The end in this case being the ability to decrypt cellphone traffic. And what will that capacity be used for? Spying on foreign nations? Halting nonexistent terrorist plots? Further secret surveillance of American citizens?
If we judge the means by the ends, I do not believe that their end provides sufficient justification for their means. They appear to believe otherwise, however they fail to offer any evidence for their perspective; as an American, I am feeling ever more alienated from the organizations which were theoretically founded for our benefit.
Decrypting cellphone traffic is also a means. It's a means towards information and human connections and so on. That's the sort of stuff that can make or break an operation.
Did it? Has it? Unknown.
The trouble with intelligence is that it's only effective when done with secrecy and fairly broad latitude to operate. There are few easy answers here.
A fairly broad latitude? If the ends justify the means and yet the ends themselves are kept completely hidden, then the latitude, as you put it, is completely unconstrained. An intelligence agency operating under those principles can literally do anything claiming that it is for the greater good.
In short, it sounds like you are advocating for an agency which can take arbitrary extralegal action at its own discretion, without providing reason or explanation, and without providing any demonstrable benefit to anybody, because it's secret.
Frankly, I find the idea terrifying. I understand that intelligence agencies need some quantity of secrecy and some degree of latitude. Like you have repeatedly stated, there are no easy answers. But that doesn't mean we shouldn't ask the question. What the hell are these people doing, and should we let them continue? What is growing in our intelligence sector -- is it an institution that will be found to have brought the world benefit, like Bletchley Park, or will it be seen to have become a thin facade over a malignant, self-interested organization, potentially culminating in something like a secret police?

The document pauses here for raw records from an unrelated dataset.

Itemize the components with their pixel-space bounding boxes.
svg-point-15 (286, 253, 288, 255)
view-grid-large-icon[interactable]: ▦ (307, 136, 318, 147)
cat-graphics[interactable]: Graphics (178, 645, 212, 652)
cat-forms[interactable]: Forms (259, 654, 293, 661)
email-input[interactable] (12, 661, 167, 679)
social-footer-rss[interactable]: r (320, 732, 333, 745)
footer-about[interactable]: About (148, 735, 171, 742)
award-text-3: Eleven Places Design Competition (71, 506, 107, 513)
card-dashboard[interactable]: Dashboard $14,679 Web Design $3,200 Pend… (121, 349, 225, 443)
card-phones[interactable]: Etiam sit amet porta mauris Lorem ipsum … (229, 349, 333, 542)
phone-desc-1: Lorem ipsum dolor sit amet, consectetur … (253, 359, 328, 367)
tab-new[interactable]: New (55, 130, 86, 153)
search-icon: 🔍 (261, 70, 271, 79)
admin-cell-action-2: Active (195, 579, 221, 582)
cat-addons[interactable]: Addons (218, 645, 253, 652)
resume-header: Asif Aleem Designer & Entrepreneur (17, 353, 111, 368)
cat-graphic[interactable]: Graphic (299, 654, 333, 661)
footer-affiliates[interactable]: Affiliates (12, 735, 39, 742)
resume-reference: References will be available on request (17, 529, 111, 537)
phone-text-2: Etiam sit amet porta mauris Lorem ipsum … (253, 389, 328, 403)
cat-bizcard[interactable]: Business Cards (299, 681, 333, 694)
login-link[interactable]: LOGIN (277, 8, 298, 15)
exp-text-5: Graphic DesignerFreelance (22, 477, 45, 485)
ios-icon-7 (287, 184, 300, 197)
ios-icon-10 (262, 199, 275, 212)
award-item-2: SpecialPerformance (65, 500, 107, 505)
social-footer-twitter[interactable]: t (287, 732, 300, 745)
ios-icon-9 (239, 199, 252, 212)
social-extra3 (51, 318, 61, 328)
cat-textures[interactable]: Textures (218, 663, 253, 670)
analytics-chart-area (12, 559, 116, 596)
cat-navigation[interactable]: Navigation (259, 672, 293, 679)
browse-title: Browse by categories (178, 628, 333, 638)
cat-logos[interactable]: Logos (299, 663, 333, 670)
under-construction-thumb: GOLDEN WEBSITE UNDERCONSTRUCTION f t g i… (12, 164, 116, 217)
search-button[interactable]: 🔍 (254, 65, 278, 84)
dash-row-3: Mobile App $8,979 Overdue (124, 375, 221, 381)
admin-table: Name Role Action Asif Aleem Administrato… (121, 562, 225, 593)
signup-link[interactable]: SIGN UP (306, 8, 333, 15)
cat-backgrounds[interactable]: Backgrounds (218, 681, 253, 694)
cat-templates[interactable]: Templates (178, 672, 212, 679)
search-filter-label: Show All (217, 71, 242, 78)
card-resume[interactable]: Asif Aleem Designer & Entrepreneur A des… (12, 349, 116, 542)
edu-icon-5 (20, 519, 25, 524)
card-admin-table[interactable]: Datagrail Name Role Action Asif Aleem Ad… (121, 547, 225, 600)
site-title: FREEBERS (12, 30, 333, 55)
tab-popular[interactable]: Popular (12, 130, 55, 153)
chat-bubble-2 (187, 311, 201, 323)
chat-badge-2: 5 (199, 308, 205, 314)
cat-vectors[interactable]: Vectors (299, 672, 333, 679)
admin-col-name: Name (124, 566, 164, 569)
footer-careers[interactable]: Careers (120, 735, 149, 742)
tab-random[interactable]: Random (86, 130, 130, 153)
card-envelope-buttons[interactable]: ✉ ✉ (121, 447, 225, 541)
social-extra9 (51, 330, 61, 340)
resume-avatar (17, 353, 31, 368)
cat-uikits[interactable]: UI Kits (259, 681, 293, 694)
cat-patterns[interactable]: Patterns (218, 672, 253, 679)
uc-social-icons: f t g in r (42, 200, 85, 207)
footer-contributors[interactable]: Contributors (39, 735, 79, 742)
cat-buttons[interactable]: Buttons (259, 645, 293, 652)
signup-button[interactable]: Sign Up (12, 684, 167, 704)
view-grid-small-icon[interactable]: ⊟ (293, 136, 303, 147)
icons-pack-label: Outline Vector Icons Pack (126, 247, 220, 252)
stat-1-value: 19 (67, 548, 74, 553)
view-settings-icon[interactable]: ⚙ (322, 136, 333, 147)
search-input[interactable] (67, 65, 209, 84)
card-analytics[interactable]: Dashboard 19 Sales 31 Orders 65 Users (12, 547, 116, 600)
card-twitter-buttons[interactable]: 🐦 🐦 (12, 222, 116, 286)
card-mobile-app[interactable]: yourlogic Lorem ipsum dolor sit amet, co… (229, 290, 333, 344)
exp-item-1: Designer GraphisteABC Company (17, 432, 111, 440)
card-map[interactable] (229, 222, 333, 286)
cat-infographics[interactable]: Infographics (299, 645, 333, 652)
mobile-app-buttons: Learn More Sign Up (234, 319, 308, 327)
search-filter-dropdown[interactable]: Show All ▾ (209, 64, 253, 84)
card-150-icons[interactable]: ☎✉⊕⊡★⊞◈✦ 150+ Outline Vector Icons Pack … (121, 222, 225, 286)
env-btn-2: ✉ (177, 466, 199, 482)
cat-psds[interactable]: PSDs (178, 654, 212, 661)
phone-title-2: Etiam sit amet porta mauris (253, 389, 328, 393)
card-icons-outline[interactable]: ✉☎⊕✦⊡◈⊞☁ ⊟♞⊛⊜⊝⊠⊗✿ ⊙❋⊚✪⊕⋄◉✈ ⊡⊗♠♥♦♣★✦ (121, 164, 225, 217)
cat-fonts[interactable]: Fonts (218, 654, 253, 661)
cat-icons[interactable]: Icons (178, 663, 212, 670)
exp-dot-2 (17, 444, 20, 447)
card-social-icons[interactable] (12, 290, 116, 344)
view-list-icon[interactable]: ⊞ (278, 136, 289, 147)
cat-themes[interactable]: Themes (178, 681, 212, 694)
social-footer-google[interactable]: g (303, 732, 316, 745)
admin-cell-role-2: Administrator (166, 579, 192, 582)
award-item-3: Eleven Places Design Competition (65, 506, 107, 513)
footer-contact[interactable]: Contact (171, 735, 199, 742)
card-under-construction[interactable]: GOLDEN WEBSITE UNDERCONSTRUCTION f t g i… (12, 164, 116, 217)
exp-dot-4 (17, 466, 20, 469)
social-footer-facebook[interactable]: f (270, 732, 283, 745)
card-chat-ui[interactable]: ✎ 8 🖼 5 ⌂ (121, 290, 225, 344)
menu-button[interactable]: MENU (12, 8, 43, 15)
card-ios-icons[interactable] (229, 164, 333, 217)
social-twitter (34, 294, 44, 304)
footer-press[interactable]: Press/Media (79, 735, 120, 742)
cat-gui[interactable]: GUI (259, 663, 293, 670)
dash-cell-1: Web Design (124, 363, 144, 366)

We have a secret police now: what else do you call an organization that secretly collects information against the nation's own citizens to be secretly passed along for 'parallel construction'? That kept this policy itself a secret? Theoretically it's as a byproduct of foreign intelligence-gathering, not a primary function, but this frog feels the pot to be plenty hot already.
I agree, except for "now". That's clear from Bamford's books. For example, federal charges against the Weather Underground Organization were dropped in late 1973 after a screwup in parallel construction. In 1973, hardly any civilians had ever heard of the NSA (aka "No Such Agency") and they wanted to keep it that way.

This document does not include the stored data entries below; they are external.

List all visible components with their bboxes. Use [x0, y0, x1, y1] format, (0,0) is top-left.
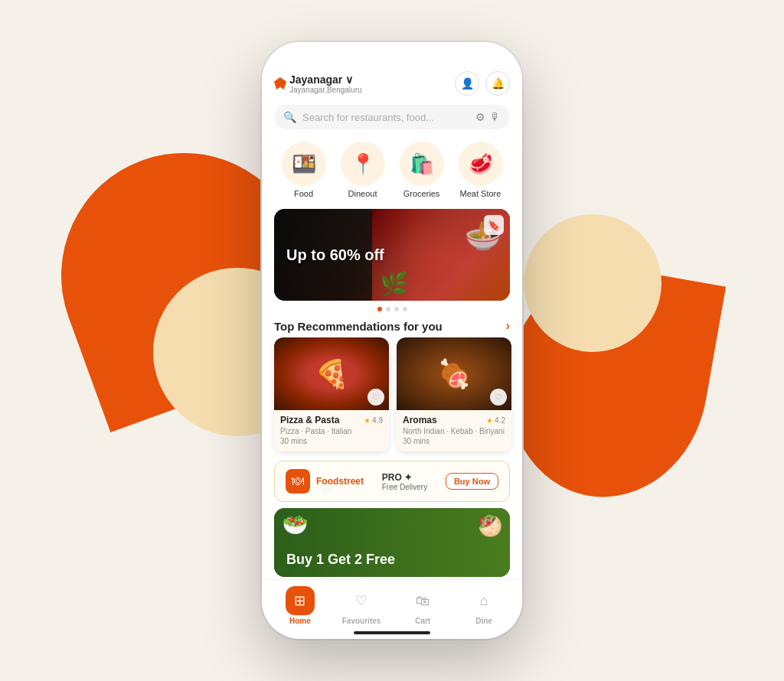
- foodstreet-label: Foodstreet: [316, 476, 364, 487]
- header-icons: 👤 🔔: [455, 71, 510, 96]
- location-pin-icon: [274, 77, 286, 90]
- pizza-name-row: Pizza & Pasta ★ 4.9: [280, 415, 383, 425]
- recommendations-arrow[interactable]: ›: [506, 319, 510, 333]
- recommendations-header: Top Recommendations for you ›: [262, 311, 522, 337]
- pizza-cuisine: Pizza · Pasta · Italian: [280, 427, 383, 435]
- banner-overlay: Up to 60% off: [274, 209, 510, 301]
- location-subtitle: Jayanagar,Bengaluru: [289, 86, 362, 94]
- meat-label: Meat Store: [460, 189, 501, 198]
- aromas-favorite-button[interactable]: ♡: [490, 389, 507, 406]
- buy-now-button[interactable]: Buy Now: [446, 473, 498, 490]
- banner-discount-text: Up to 60% off: [274, 234, 397, 276]
- location-text: Jayanagar ∨ Jayanagar,Bengaluru: [289, 73, 362, 94]
- dine-nav-label: Dine: [475, 617, 492, 625]
- home-nav-icon: ⊞: [286, 586, 315, 615]
- aromas-rating: ★ 4.2: [486, 416, 505, 425]
- notification-button[interactable]: 🔔: [485, 71, 510, 96]
- pro-banner: 🍽 Foodstreet PRO ✦ Free Delivery Buy Now: [274, 461, 510, 502]
- location-block[interactable]: Jayanagar ∨ Jayanagar,Bengaluru: [274, 73, 362, 94]
- aromas-delivery-time: 30 mins: [403, 437, 505, 445]
- bg-decoration-4: [524, 214, 662, 352]
- pizza-rating: ★ 4.9: [364, 416, 383, 425]
- home-nav-label: Home: [289, 617, 311, 625]
- status-bar: [262, 42, 522, 65]
- dot-1: [377, 307, 382, 311]
- search-bar[interactable]: 🔍 Search for restaurants, food... ⚙ 🎙: [274, 105, 510, 129]
- pizza-restaurant-name: Pizza & Pasta: [280, 415, 339, 425]
- pizza-rating-value: 4.9: [372, 416, 383, 425]
- favourites-nav-label: Favourites: [342, 617, 381, 625]
- home-indicator: [354, 631, 430, 634]
- pizza-restaurant-image: 🍕 ♡: [274, 337, 389, 410]
- nav-dine[interactable]: ⌂ Dine: [465, 586, 503, 625]
- free-delivery-text: Free Delivery: [382, 483, 427, 491]
- food-icon: 🍱: [282, 142, 326, 186]
- pro-info: PRO ✦ Free Delivery: [382, 472, 427, 491]
- foodstreet-info: Foodstreet: [316, 476, 364, 487]
- nav-home[interactable]: ⊞ Home: [281, 586, 319, 625]
- category-food[interactable]: 🍱 Food: [282, 142, 326, 198]
- pizza-restaurant-info: Pizza & Pasta ★ 4.9 Pizza · Pasta · Ital…: [274, 410, 389, 451]
- banner-bookmark-icon[interactable]: 🔖: [484, 215, 504, 235]
- aromas-restaurant-name: Aromas: [403, 415, 437, 425]
- categories-row: 🍱 Food 📍 Dineout 🛍️ Groceries 🥩 Meat Sto…: [262, 134, 522, 203]
- nav-favourites[interactable]: ♡ Favourites: [342, 586, 381, 625]
- cart-nav-icon: 🛍: [408, 586, 437, 615]
- dot-2: [386, 307, 390, 311]
- pizza-star-icon: ★: [364, 416, 371, 425]
- aromas-restaurant-info: Aromas ★ 4.2 North Indian · Kebab · Biri…: [397, 410, 511, 451]
- pro-left: 🍽 Foodstreet: [286, 469, 364, 494]
- app-content: Jayanagar ∨ Jayanagar,Bengaluru 👤 🔔 🔍 Se…: [262, 65, 522, 579]
- restaurant-card-pizza[interactable]: 🍕 ♡ Pizza & Pasta ★ 4.9 Pizza · Pasta · …: [274, 337, 389, 451]
- aromas-rating-value: 4.2: [495, 416, 505, 425]
- meat-icon: 🥩: [459, 142, 503, 186]
- header: Jayanagar ∨ Jayanagar,Bengaluru 👤 🔔: [262, 65, 522, 100]
- groceries-icon: 🛍️: [400, 142, 444, 186]
- aromas-restaurant-image: 🍖 ♡: [397, 337, 511, 410]
- category-meat[interactable]: 🥩 Meat Store: [459, 142, 503, 198]
- bottom-banner-text: Buy 1 Get 2 Free: [286, 552, 395, 568]
- cart-nav-label: Cart: [415, 617, 430, 625]
- aromas-star-icon: ★: [486, 416, 493, 425]
- pizza-delivery-time: 30 mins: [280, 437, 383, 445]
- restaurants-row: 🍕 ♡ Pizza & Pasta ★ 4.9 Pizza · Pasta · …: [262, 337, 522, 458]
- aromas-name-row: Aromas ★ 4.2: [403, 415, 505, 425]
- category-dineout[interactable]: 📍 Dineout: [341, 142, 385, 198]
- promo-banner[interactable]: 🍜 🌿 Up to 60% off 🔖: [274, 209, 510, 301]
- pizza-favorite-button[interactable]: ♡: [368, 389, 384, 406]
- dot-3: [394, 307, 399, 311]
- aromas-cuisine: North Indian · Kebab · Biriyani: [403, 427, 505, 435]
- profile-button[interactable]: 👤: [455, 71, 479, 96]
- groceries-label: Groceries: [403, 189, 440, 198]
- filter-icon[interactable]: ⚙: [475, 111, 485, 123]
- category-groceries[interactable]: 🛍️ Groceries: [400, 142, 444, 198]
- mic-icon[interactable]: 🎙: [490, 111, 501, 123]
- bottom-promo-banner[interactable]: 🥗 🥙 Buy 1 Get 2 Free: [274, 508, 510, 577]
- location-name: Jayanagar ∨: [289, 73, 362, 86]
- search-right-icons: ⚙ 🎙: [475, 111, 501, 123]
- favourites-nav-icon: ♡: [347, 586, 376, 615]
- search-icon: 🔍: [283, 111, 296, 123]
- recommendations-title: Top Recommendations for you: [274, 320, 443, 333]
- pro-badge: PRO ✦ Free Delivery: [382, 472, 427, 491]
- dine-nav-icon: ⌂: [469, 586, 498, 615]
- dineout-icon: 📍: [341, 142, 385, 186]
- nav-cart[interactable]: 🛍 Cart: [403, 586, 442, 625]
- search-input[interactable]: Search for restaurants, food...: [302, 112, 469, 123]
- phone-frame: Jayanagar ∨ Jayanagar,Bengaluru 👤 🔔 🔍 Se…: [262, 42, 522, 639]
- pro-label: PRO ✦: [382, 472, 427, 483]
- food-label: Food: [294, 189, 313, 198]
- foodstreet-icon: 🍽: [286, 469, 310, 494]
- dineout-label: Dineout: [348, 189, 377, 198]
- restaurant-card-aromas[interactable]: 🍖 ♡ Aromas ★ 4.2 North Indian · Kebab · …: [397, 337, 511, 451]
- dot-4: [403, 307, 407, 311]
- bottom-nav: ⊞ Home ♡ Favourites 🛍 Cart ⌂ Dine: [262, 579, 522, 631]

Can you please provide your definition of intelligence?
I would argue that theoretically, a government (or other entity) could use intelligence but use it within a set of moral and/or ethical guidelines that uses a system of checks and balances.
Intelligence is the dirty-but-necessary stuff that makes it possible to accurately guide diplomacy, economic policy, trade, and military action to achieve the desired goals of a nation-state for a minimum of cost. It includes internal security.
Generally, intelligence cannot operate openly, even under a strict set of guidelines. Further, there will always be situations where efficacy runs into guidelines and something has to give. Would you be willing to violate the privacy of one person to prevent an attack that would kill five thousand? How about a dozen people's privacy? A hundred? A thousand? A million?
As I understand it, those aren't purely theoretical questions in the world of intelligence.
Would you be willing to violate the privacy of one person to prevent an attack that would kill five thousand?
Why don't we skip the suggestive "thought experiments" and look at some facts instead.
A grand total of 3467 people in the USA have been killed by terror attacks since 1970[1].
In the same timeframe 2091 americans were killed by lightning strike[2] and roughly 102.000.000 died of old age.
Please explain how these numbers justify the NSA's yearly budget of $75 billion dollars, and their documented, ongoing violation of millions of people's privacy.
No. Otherwise police departments would be unable to do anything and would cease to exist. Police operations vary in secrecy but even the most secret eventually stop being so, as there is a need to actually prosecute.
The idea that "spys gonna spy" is one we need to start collectively challenging. Why do we need these organisations at all? If NSA/GCHQ were wound up and their technical specialists re-allocated 80% to domestic law enforcement for computer forensics purposes, and 20% to a new dedicated counter-intel-only organisation, would the sky fall? I doubt it.